Problem with Rubio is that GOP primary voters don't seem to cotton to him. Maybe they see right through him, but his RealClearPolitics national polling average, 12.3%, is nice when you compare him to Jeb, Christie, Paul and Fiorina but not when you compare him to the prohibitive fascist-oriented bad-boy frontrunners, Herr Trumpf (33.6%) and Cruz (18.0%). Today's CNN poll of likely national GOP primary voters shows Rubio slipping instead of gaining (down 2 points in the last 2 weeks, while he bickered with Cruz over national security and immigration; Cruz was up 2 points in the same time period). And Rubio isn't in position to beat the two-headed monster in any states.

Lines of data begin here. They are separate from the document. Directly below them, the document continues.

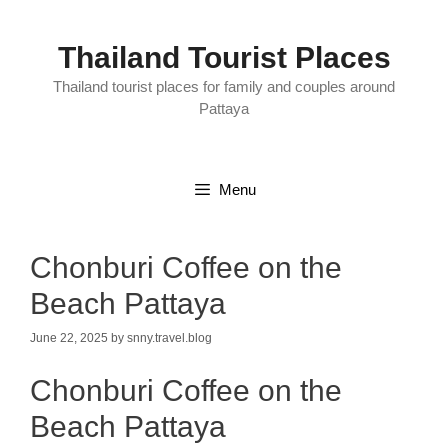
Skip
to
content
Thailand Tourist Places
Thailand tourist places for family and couples around
Pattaya
Menu
Chonburi Coffee on the
Beach Pattaya
June 22, 2025
by
snny.travel.blog
Chonburi Coffee on the
Beach Pattaya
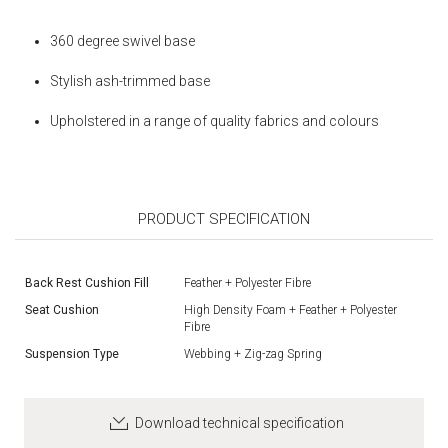
360 degree swivel base
Stylish ash-trimmed base
Upholstered in a range of quality fabrics and colours
PRODUCT SPECIFICATION
Back Rest Cushion Fill
Feather + Polyester Fibre
Seat Cushion
High Density Foam + Feather + Polyester
Fibre
Suspension Type
Webbing + Zig-zag Spring
Download technical specification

Cruz and Trumpf each had more than double his support in Iowa (where Rubio's ground game isn't even competitive0; Trump has more than double his support in New Hampshire, where the latest poll shows Cruz with ahead and with way more momentum (and where Rubio is also not competitive in terms of a ground game); both are way ahead of him in South Carolina (again, Herr by more than double and Cruz with the giant momentum) and they each lead him even in his own state of Florida.

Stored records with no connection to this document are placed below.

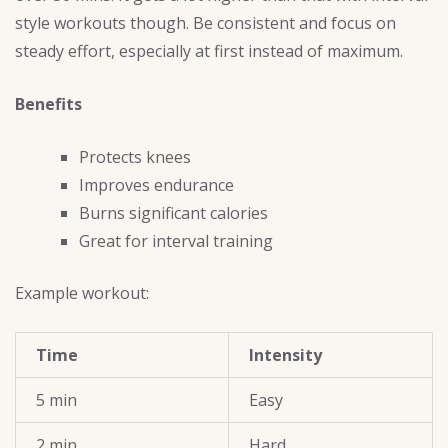
style workouts though. Be consistent and focus on
steady effort, especially at first instead of maximum.
Benefits
Protects knees
Improves endurance
Burns significant calories
Great for interval training
Example workout:
Time
Intensity
5 min
Easy
2 min
Hard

All he does is suck up to wealthy donors. That's his campaign. He pretty much ignores everything else. He is totally the "for sale" candidate of the 2016 cycle. That's pretty much what Rubio seems to think "politics" is all about and it reflects on his time as a local pol in Florida as well. McKay Coppins points out in his new book The Wilderness: Deep Inside the Republican Party's Combative, Contentious, Chaotic Quest to Take Back the White House, that "the suddenness of Rubio’s ascent-- combined with his piles of law school debt and continually tight personal finances-- let him to indulge joyously in the perks available to a person in his position. He watched his beloved Miami Dolphins from box seats belonging to professional influence peddlers. He made liberal use of the Florida Republican Party’s credit card. And as a new Speaker, he was astonished by how easily someone in his role could cash in. "It’s amazing," Rubio marveled to a friend at the time. "I can call up a lobbyist at four in the morning, and he’ll meet me anywhere with a bag of forty thousand dollars in cash." Women lobbyists met him with something else in the middle of the night-- in Tallahassee and, more recently, in Washington.
Yesterday I noticed even Florida Republican Joe Scarborough take a few minutes out from his Hillary Clinton-bashing MSNBC show to attack Rubio for pandering and for ugly nativism and... well, because it's pretty much impossible to watch Rubio's phony, rehearsed demeanor without your skin just crawling.